Steve Klein, a "consultant" on the film and known anti-Islam activist with ties to white supremacists, told The Guardian's Max Blumenthal, "We went into this knowing this was probably going to happen."
Though the video cannot completely be blamed for the deadly protests, it's clear Klein and his collaborator, identified as a militant Coptic Christian separatist named Nakoula Basseley Nakoula, were hoping to foment political and social unrest here and abroad.

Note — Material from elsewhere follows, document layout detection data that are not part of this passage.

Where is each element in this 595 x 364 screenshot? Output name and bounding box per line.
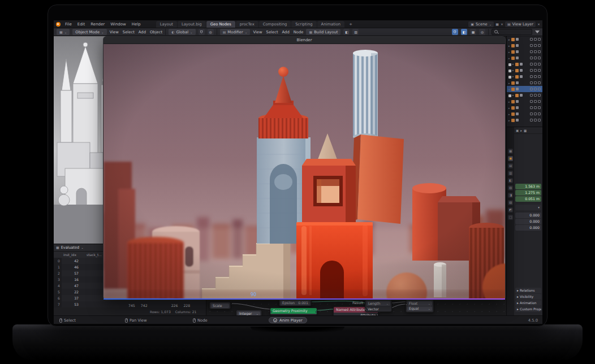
snap-magnet-toggle[interactable]: Ω xyxy=(199,29,205,35)
disable-viewport-toggle-icon[interactable] xyxy=(534,69,537,72)
disable-render-toggle-icon[interactable] xyxy=(538,106,541,109)
anim-player-job[interactable]: × Anim Player xyxy=(269,317,307,323)
hide-viewport-toggle-icon[interactable] xyxy=(530,100,533,103)
disclosure-icon[interactable]: ▸ xyxy=(508,57,510,60)
disclosure-icon[interactable]: ▸ xyxy=(508,119,510,122)
disable-viewport-toggle-icon[interactable] xyxy=(534,57,537,59)
outliner-row[interactable]: ▸ xyxy=(507,92,542,98)
viewport-menu-item[interactable]: View xyxy=(110,30,119,34)
outliner-row[interactable]: ▸ xyxy=(507,105,542,111)
outliner-row[interactable]: ▸ xyxy=(507,86,542,92)
disable-render-toggle-icon[interactable] xyxy=(538,100,541,103)
build-layout-button[interactable]: ▦ Build Layout xyxy=(306,29,340,35)
menu-item[interactable]: Help xyxy=(129,22,144,27)
disable-render-toggle-icon[interactable] xyxy=(538,63,541,66)
disable-viewport-toggle-icon[interactable] xyxy=(534,88,537,90)
disable-render-toggle-icon[interactable] xyxy=(538,81,541,84)
disable-viewport-toggle-icon[interactable] xyxy=(534,106,537,109)
workspace-tab[interactable]: Geo Nodes xyxy=(206,21,235,28)
outliner-row[interactable]: ▸ xyxy=(507,42,542,49)
workspace-tab[interactable]: procTex xyxy=(236,21,258,28)
node-option-toggle-2[interactable]: ▥ xyxy=(352,29,359,35)
viewport-menu-item[interactable]: Object xyxy=(150,30,162,34)
outliner-row[interactable]: ▸ xyxy=(507,49,542,55)
cancel-job-icon[interactable]: × xyxy=(273,318,277,322)
hide-viewport-toggle-icon[interactable] xyxy=(530,44,533,47)
remove-view-layer-icon[interactable]: × xyxy=(537,21,540,27)
node-menu-item[interactable]: Node xyxy=(294,30,304,34)
disable-render-toggle-icon[interactable] xyxy=(538,44,541,47)
hide-viewport-toggle-icon[interactable] xyxy=(530,88,533,90)
disable-render-toggle-icon[interactable] xyxy=(538,112,541,115)
outliner-row[interactable]: ▸ xyxy=(507,80,542,86)
disable-viewport-toggle-icon[interactable] xyxy=(534,44,537,47)
properties-tab-icon[interactable]: ▥ xyxy=(508,171,513,176)
workspace-tab[interactable]: Scripting xyxy=(291,21,316,28)
disclosure-icon[interactable]: ▸ xyxy=(508,50,510,54)
outliner-row[interactable]: ▸ xyxy=(507,117,542,123)
window-title[interactable]: Blender xyxy=(104,37,505,44)
rotation-mode-dropdown[interactable]: ▾ xyxy=(515,205,541,210)
overlays-toggle-active[interactable]: ◧ xyxy=(461,29,467,35)
properties-section[interactable]: ▸ Custom Properties xyxy=(515,306,541,312)
disable-render-toggle-icon[interactable] xyxy=(538,57,541,59)
hide-viewport-toggle-icon[interactable] xyxy=(530,50,533,53)
hide-viewport-toggle-icon[interactable] xyxy=(530,119,533,122)
value-field[interactable]: 0.000 xyxy=(515,213,541,218)
hide-viewport-toggle-icon[interactable] xyxy=(530,94,533,97)
disclosure-icon[interactable]: ▸ xyxy=(508,38,510,41)
hide-viewport-toggle-icon[interactable] xyxy=(530,38,533,41)
node-menu-item[interactable]: View xyxy=(253,30,262,34)
outliner-row[interactable]: ▸ xyxy=(507,98,542,105)
dimension-field[interactable]: 1.563 m xyxy=(515,184,541,189)
disclosure-icon[interactable]: ▸ xyxy=(508,62,514,66)
shading-toggle[interactable]: ◎ xyxy=(479,29,485,35)
outliner-row[interactable]: ▸ xyxy=(507,111,542,117)
dimension-field[interactable]: 0.051 m xyxy=(515,196,541,202)
hide-viewport-toggle-icon[interactable] xyxy=(530,106,533,109)
hide-viewport-toggle-icon[interactable] xyxy=(530,57,533,59)
disable-render-toggle-icon[interactable] xyxy=(538,119,541,122)
column-header[interactable]: inst_idx xyxy=(62,253,83,257)
view-layer-selector[interactable]: ▤ View Layer xyxy=(505,21,536,27)
dataset-selector[interactable]: Evaluated xyxy=(61,245,80,250)
hide-viewport-toggle-icon[interactable] xyxy=(530,69,533,72)
filter-funnel-icon[interactable] xyxy=(535,31,540,33)
properties-tab-icon[interactable]: ◧ xyxy=(508,178,513,183)
node-length[interactable]: Length ⌄ Vector xyxy=(365,300,392,312)
xray-toggle[interactable]: ▦ xyxy=(470,29,476,35)
properties-tab-icon[interactable]: □ xyxy=(508,215,513,220)
disclosure-icon[interactable]: ▸ xyxy=(508,68,514,72)
properties-tab-icon[interactable]: ◩ xyxy=(508,207,513,213)
outliner-row[interactable]: ▸ xyxy=(507,55,542,61)
disable-viewport-toggle-icon[interactable] xyxy=(534,63,537,66)
disable-render-toggle-icon[interactable] xyxy=(538,88,541,90)
workspace-tab[interactable]: Layout xyxy=(156,21,177,28)
properties-tab-icon[interactable]: ▦ xyxy=(508,149,513,154)
node-epsilon-field[interactable]: Epsilon 0.001 xyxy=(279,299,312,306)
editor-type-selector[interactable]: ▦ ⌄ xyxy=(57,29,70,35)
viewport-menu-item[interactable]: Add xyxy=(139,30,146,34)
mode-selector[interactable]: Object Mode ⌄ xyxy=(72,29,106,35)
new-scene-icon[interactable]: ▦ xyxy=(495,21,499,27)
snapping-toggle-active[interactable]: Ω xyxy=(452,29,458,35)
disclosure-icon[interactable]: ▸ xyxy=(508,100,510,103)
disclosure-icon[interactable]: ▸ xyxy=(508,93,514,97)
properties-tab-icon[interactable]: ▧ xyxy=(508,185,513,190)
menu-item[interactable]: Render xyxy=(88,22,107,27)
properties-section[interactable]: ▸ Relations xyxy=(515,288,541,293)
properties-tab-icon[interactable]: ◨ xyxy=(508,193,513,198)
hide-viewport-toggle-icon[interactable] xyxy=(530,75,533,78)
properties-tab-icon[interactable]: ▤ xyxy=(508,163,513,168)
properties-tab-icon[interactable]: ▣ xyxy=(508,156,513,161)
outliner-row[interactable]: ▸ xyxy=(507,73,542,80)
scene-selector[interactable]: ▣ Scene ⌄ xyxy=(468,21,494,27)
hide-viewport-toggle-icon[interactable] xyxy=(530,112,533,115)
node-menu-item[interactable]: Select xyxy=(266,30,278,34)
outliner-row[interactable]: ▸ xyxy=(507,67,542,73)
disable-viewport-toggle-icon[interactable] xyxy=(534,38,537,41)
node-compare[interactable]: Float ⌄ Equal ⌄ xyxy=(406,300,434,313)
properties-panel[interactable]: ▦▣▤▥◧▧◨▨◩□ ▣ ▸ ▦ 1.563 m1.275 m0.051 m ▾ xyxy=(506,127,542,315)
disable-viewport-toggle-icon[interactable] xyxy=(534,112,537,115)
disable-render-toggle-icon[interactable] xyxy=(538,38,541,41)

From Blumenthal's penetrating report:
Produced and promoted by a strange collection of rightwing Christian
evangelicals and exiled Egyptian Copts, the trailer was created with the
intention of both destabilizing post-Mubarak Egypt
and roiling the US presidential election. As a consultant for the film
named Steve Klein said: "We went into this knowing this was probably
going to happen."…
Styling themselves as "counter-Jihadists", anti-Muslim crusaders like Klein took their cues from top propagandists like Pamela Geller, the blogger who once suggested that Barack Obama was the lovechild of Malcolm X, and Robert Spencer, a pseudo-academic expert on Muslim radicalization who claimed that Islam was no more than "a developed doctrine and tradition of warfare against unbelievers".
Both Geller and Spencer were labeled hate group leaders by the Southern Poverty Law Center.
…
On his personal Facebook page, Altar or Abolish, Klein obsesses over the Muslim Brotherhood, describing the organization as "a global network of Muslims attacking to convert the world's 6 billion people to Islam or kill them". Klein urges a violent response to the perceived threat of Islam in the United States, posting an image to his website depicting a middle-American family with a mock tank turret strapped to the roof of their car. "Can you direct us to the nearest mosque?" read a caption Klein added to the photo.
Blumenthal's report also confirms adult film star Tim Pax's version of events: actors were told the bare minimum about the project and essentially duped into appearing in what would become a vitriolic propaganda attack on Muslims, Islam, human dignity and good taste.